About this exercise:
In your copy of the entries below, keep every word exactly and leave out all images.

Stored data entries
- Opening Delimiter -

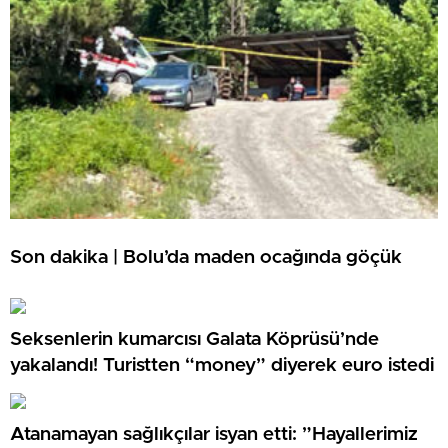
Son dakika | Bolu’da maden ocağında göçük
Seksenlerin kumarcısı Galata Köprüsü’nde
yakalandı! Turistten “money” diyerek euro istedi
Atanamayan sağlıkçılar isyan etti: ”Hayallerimiz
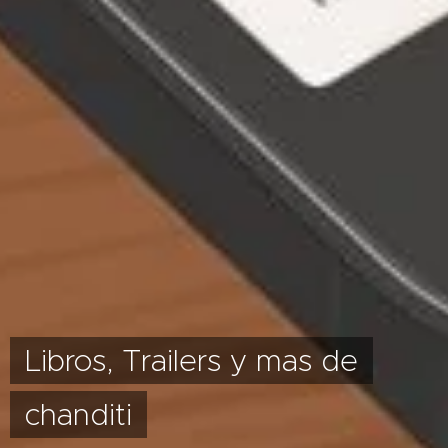
Libros, Trailers y mas de
chanditi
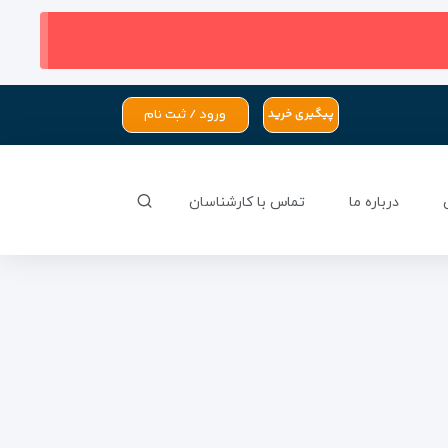
ورود / ثبت نام
پیگیری خرید
درباره ما
تماس با کارشناسان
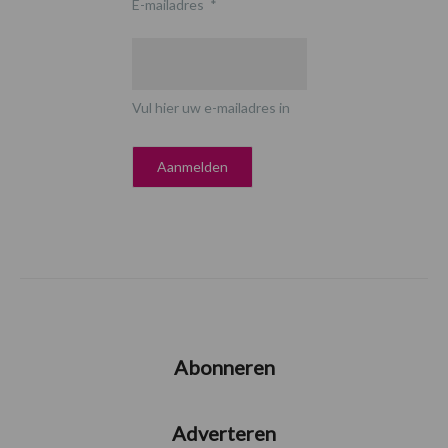
E-mailadres
*
Vul hier uw e-mailadres in
Abonneren
Adverteren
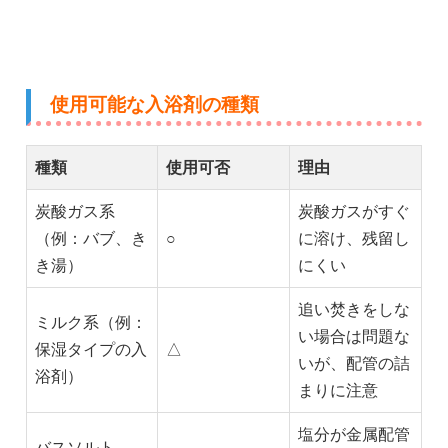
使用可能な入浴剤の種類
種類
使用可否
理由
炭酸ガス系
炭酸ガスがすぐ
（例：バブ、き
○
に溶け、残留し
き湯）
にくい
追い焚きをしな
ミルク系（例：
い場合は問題な
保湿タイプの入
△
いが、配管の詰
浴剤）
まりに注意
塩分が金属配管
バスソルト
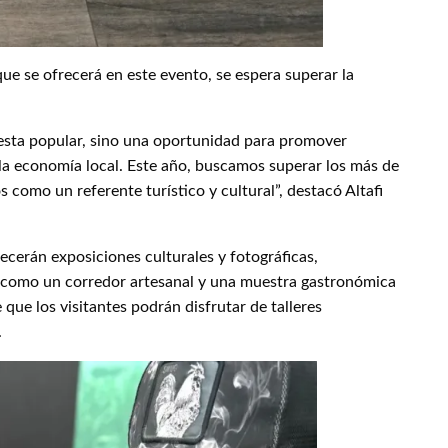
que se ofrecerá en este evento, se espera superar la
fiesta popular, sino una oportunidad para promover
 la economía local. Este año, buscamos superar los más de
 como un referente turístico y cultural”, destacó Altafi
recerán exposiciones culturales y fotográficas,
sí como un corredor artesanal y una muestra gastronómica
e que los visitantes podrán disfrutar de talleres
.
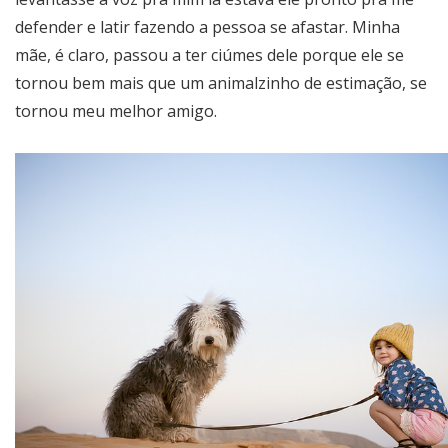
defender e latir fazendo a pessoa se afastar. Minha
mãe, é claro, passou a ter ciúmes dele porque ele se
tornou bem mais que um animalzinho de estimação, se
tornou meu melhor amigo.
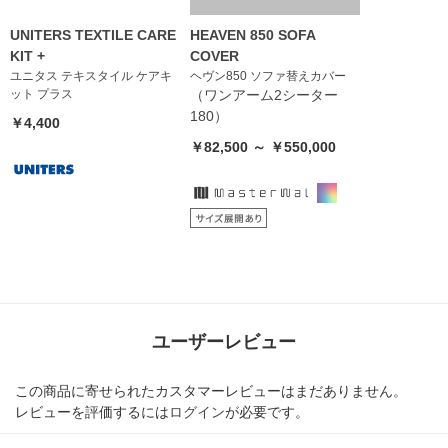
UNITERS TEXTILE CARE
HEAVEN 850 SOFA
KIT +
COVER
ユニタス テキスタイル ケアキ
ヘヴン850 ソファ替えカバー
ット プラス
（ワンアーム2シーター
180）
￥4,400
￥82,500 ～ ￥550,000
ユーザーレビュー
この商品に寄せられたカスタマーレビューはまだありません。
レビューを評価するには
ログイン
が必要です。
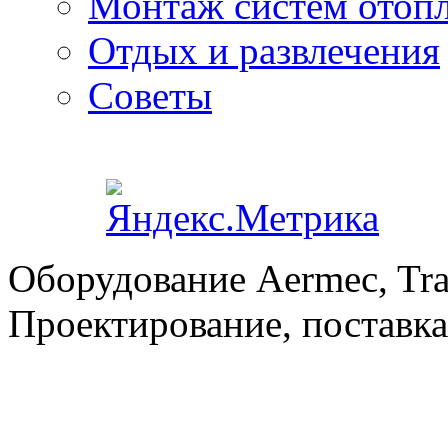
Монтаж систем отоп
Отдых и развлечения
Советы
Оборудование Aermec, Tra
Проектирование, поставка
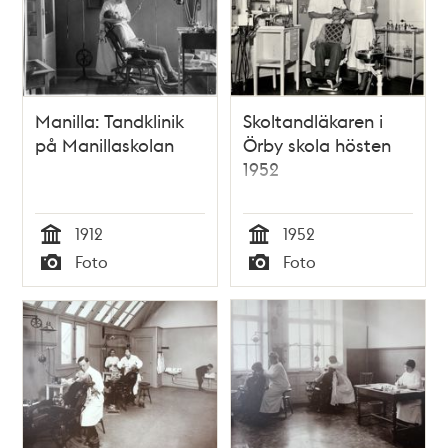
Manilla: Tandklinik
Skoltandläkaren i
på Manillaskolan
Örby skola hösten
1952
1912
1952
Tid
Tid
Foto
Foto
Typ
Typ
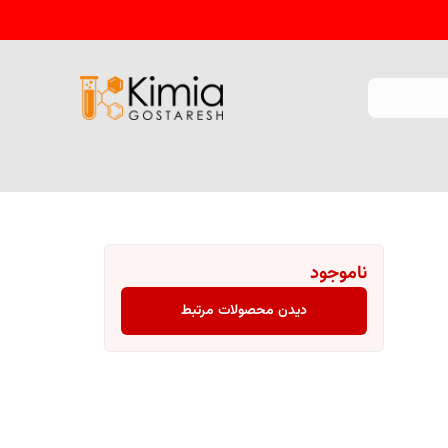
ناموجود
دیدن محصولات مرتبط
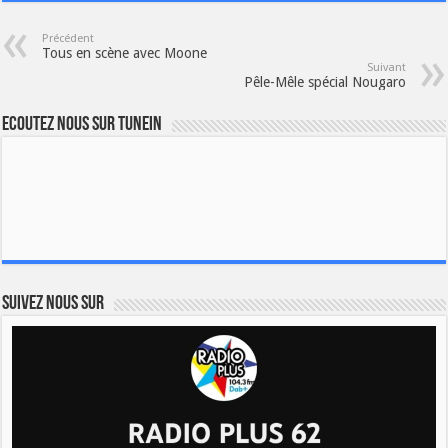
Précédent
Tous en scène avec Moone
Suivant
Pêle-Mêle spécial Nougaro
Ecoutez nous sur TuneIn
Suivez nous sur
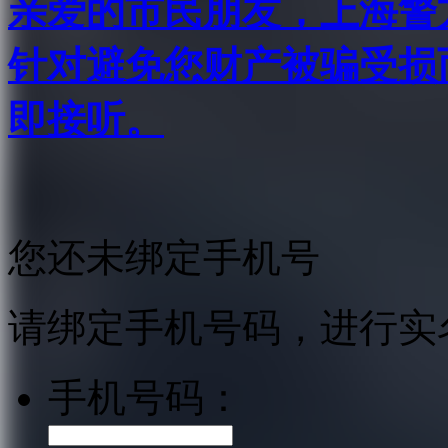
亲爱的市民朋友，上海警方反
针对避免您财产被骗受损
即接听。
您还未绑定手机号
请绑定手机号码，进行实
手机号码：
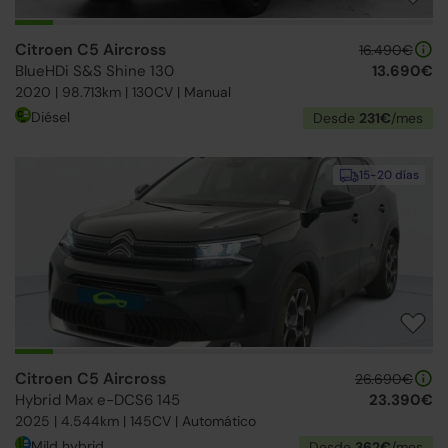
Citroen C5 Aircross
16.490€
BlueHDi S&S Shine 130
13.690€
2020 | 98.713km | 130CV | Manual
Diésel
Desde
231€
/mes
15-20 días
Citroen C5 Aircross
26.690€
Hybrid Max e-DCS6 145
23.390€
2025 | 4.544km | 145CV | Automático
Mild hybrid
Desde
362€
/mes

- Closing Delimiter -

Result below:
Son dakika | Bolu’da maden ocağında göçük
Seksenlerin kumarcısı Galata Köprüsü’nde
yakalandı! Turistten “money” diyerek euro istedi
Atanamayan sağlıkçılar isyan etti: ”Hayallerimiz
Libros, Trailers y mas de
chanditi
ورود / ثبت نام
پیگیری خرید
درباره ما
تماس با کارشناسان
E-mailadres
*
Vul hier uw e-mailadres in
Abonneren
Adverteren
使用可能な入浴剤の種類
種類
使用可否
理由
炭酸ガス系
炭酸ガスがすぐ
（例：バブ、き
○
に溶け、残留し
き湯）
にくい
追い焚きをしな
ミルク系（例：
い場合は問題な
保湿タイプの入
△
いが、配管の詰
浴剤）
まりに注意
塩分が金属配管
バスソルト
que se ofrecerá en este evento, se espera superar la
fiesta popular, sino una oportunidad para promover
 la economía local. Este año, buscamos superar los más de
 como un referente turístico y cultural”, destacó Altafi
recerán exposiciones culturales y fotográficas,
sí como un corredor artesanal y una muestra gastronómica
e que los visitantes podrán disfrutar de talleres
.
defender e latir fazendo a pessoa se afastar. Minha
mãe, é claro, passou a ter ciúmes dele porque ele se
tornou bem mais que um animalzinho de estimação, se
tornou meu melhor amigo.
UNITERS TEXTILE CARE
HEAVEN 850 SOFA
KIT +
COVER
ユニタス テキスタイル ケアキ
ヘヴン850 ソファ替えカバー
ット プラス
（ワンアーム2シーター
180）
￥4,400
￥82,500 ～ ￥550,000
ユーザーレビュー
この商品に寄せられたカスタマーレビューはまだありません。
レビューを評価するには
ログイン
が必要です。
Монтаж систем отоп
Отдых и развлечения
Советы
Оборудование Aermec, Tra
Проектирование, поставка
Manilla: Tandklinik
Skoltandläkaren i
på Manillaskolan
Örby skola hösten
1952
1912
1952
Tid
Tid
Foto
Foto
Typ
Typ
ناموجود
دیدن محصولات مرتبط
Précédent
Tous en scène avec Moone
Suivant
Pêle-Mêle spécial Nougaro
Ecoutez nous sur TuneIn
Suivez nous sur
亲爱的市民朋友，上海警方反
针对避免您财产被骗受损
即接听。
您还未绑定手机号
请绑定手机号码，进行实
手机号码：
Citroen C5 Aircross
16.490€
BlueHDi S&S Shine 130
13.690€
2020 | 98.713km | 130CV | Manual
Diésel
Desde
231€
/mes
15-20 días
Citroen C5 Aircross
26.690€
Hybrid Max e-DCS6 145
23.390€
2025 | 4.544km | 145CV | Automático
Mild hybrid
Desde
362€
/mes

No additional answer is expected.